Figure 5: Cost of fixing bugs at various stages of software delivery
DBAs managing the path to deployment can use automated tools to collect all the queued changes that have passed regression tests and static code analysis, compare them to the production environment and generate the scripts to commit them. Not only can this improve DBA efficiency and shorten the development cycle, but it can also ensure all of a project's changes make it into production.
As the organization moves away from manual processes and toward automated tools, database development cycles will start shrinking and all teams can begin to realize the promise of agile. Using software tools in a piecemeal fashion each step of the way is faster than pure manual processes, but it provides only incremental improvements.

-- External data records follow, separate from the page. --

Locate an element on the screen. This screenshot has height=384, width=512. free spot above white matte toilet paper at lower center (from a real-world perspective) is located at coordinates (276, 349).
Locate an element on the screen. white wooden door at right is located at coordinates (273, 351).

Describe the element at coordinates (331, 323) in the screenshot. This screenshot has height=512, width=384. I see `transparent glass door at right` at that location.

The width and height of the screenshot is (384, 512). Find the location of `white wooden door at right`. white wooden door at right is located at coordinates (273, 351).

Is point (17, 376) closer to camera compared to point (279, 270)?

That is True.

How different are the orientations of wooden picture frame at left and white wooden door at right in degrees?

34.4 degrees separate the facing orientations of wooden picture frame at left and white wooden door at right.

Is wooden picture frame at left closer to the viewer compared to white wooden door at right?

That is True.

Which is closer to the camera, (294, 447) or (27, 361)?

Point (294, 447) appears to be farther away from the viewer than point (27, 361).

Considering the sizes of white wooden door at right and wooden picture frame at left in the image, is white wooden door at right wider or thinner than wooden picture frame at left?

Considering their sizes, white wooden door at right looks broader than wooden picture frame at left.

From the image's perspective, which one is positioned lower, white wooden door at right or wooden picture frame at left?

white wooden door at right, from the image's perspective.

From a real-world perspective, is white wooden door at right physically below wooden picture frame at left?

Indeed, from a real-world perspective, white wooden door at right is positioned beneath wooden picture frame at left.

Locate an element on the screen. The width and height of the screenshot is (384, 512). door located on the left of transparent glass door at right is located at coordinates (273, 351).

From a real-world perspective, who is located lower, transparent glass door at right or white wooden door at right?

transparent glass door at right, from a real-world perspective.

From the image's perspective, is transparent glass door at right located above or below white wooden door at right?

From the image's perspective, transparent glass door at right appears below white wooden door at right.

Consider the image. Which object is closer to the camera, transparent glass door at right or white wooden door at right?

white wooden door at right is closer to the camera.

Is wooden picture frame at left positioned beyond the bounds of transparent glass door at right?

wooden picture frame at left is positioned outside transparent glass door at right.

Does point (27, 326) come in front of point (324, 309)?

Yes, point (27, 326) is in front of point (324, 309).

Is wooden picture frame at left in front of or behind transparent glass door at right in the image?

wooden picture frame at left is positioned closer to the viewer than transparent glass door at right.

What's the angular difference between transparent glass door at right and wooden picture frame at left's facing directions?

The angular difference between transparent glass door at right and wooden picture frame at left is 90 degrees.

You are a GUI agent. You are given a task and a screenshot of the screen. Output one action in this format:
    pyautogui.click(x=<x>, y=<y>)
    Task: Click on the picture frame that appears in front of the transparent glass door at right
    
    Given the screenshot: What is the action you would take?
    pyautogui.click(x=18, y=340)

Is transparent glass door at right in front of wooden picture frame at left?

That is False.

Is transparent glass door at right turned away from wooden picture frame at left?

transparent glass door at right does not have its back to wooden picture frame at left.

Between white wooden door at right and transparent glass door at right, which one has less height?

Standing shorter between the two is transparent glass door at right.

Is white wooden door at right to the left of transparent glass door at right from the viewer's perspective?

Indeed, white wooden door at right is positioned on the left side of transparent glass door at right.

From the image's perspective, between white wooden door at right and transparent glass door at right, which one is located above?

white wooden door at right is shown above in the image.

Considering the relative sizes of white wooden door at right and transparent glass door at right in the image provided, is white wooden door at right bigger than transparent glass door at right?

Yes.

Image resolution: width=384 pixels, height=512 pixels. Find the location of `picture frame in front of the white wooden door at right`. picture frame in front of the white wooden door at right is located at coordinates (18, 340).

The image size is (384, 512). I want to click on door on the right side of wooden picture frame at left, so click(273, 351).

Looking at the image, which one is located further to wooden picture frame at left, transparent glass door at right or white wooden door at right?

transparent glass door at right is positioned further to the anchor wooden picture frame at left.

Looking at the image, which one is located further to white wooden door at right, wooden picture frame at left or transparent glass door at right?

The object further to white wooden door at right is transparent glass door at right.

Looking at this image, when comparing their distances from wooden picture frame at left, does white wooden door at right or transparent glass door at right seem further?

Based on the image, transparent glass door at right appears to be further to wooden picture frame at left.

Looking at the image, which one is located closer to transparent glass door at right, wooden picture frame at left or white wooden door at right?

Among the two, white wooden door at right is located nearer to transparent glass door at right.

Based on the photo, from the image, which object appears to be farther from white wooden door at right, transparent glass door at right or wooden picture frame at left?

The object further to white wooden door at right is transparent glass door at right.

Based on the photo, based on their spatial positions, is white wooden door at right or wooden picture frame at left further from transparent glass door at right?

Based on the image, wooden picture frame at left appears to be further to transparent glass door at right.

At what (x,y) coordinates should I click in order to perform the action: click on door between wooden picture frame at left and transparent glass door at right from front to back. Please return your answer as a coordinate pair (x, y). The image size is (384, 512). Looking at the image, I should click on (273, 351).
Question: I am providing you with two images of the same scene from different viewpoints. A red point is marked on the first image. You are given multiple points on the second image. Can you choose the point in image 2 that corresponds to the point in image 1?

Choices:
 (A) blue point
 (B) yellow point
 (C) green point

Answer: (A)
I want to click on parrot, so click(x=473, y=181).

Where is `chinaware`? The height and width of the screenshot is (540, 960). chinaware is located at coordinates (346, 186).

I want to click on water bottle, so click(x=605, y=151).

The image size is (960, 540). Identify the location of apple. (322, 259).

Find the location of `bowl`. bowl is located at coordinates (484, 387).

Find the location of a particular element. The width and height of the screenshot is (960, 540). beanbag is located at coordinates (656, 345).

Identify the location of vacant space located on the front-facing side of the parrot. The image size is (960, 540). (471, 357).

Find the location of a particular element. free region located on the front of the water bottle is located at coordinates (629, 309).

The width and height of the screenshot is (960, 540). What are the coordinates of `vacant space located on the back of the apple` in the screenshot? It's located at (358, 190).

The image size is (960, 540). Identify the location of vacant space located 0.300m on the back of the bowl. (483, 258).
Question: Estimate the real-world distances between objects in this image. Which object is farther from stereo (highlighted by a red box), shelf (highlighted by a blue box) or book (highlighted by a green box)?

Agile requires a fundamental shift in the way teams work. Instead of having people manage each step of the process, teams must look for ways to create fully automated pipelines that submit changes to regression testing, review and staging for deployment without further interaction from the team. DBAs can rest assured that code changes meet quality standards and adhere to company policy, and managers can see that code will meet project requirements and run properly in production.
Application developers have long taken advantage of agile practices to shorten their development cycle and reduce the risk associated with change.
Database development, on the other hand, has traditionally relied on manual processes that reduce the risk of data loss in a live production database. The resulting bottleneck, especially in a relational database environment, has kept the organization as a whole from realizing the full promise of agile: development.
What if you could relieve your database bottleneck, reduce application release time and spend less time fixing defects? You can. By automating as much of the software development lifecycle as possible, particularly time-intensive and repetitive processes such as testing, review and staging of changes. Excellent tools exist for application developers; database developers, if sufficiently inspired by the agile mentality, can adopt them for use in their projects as well.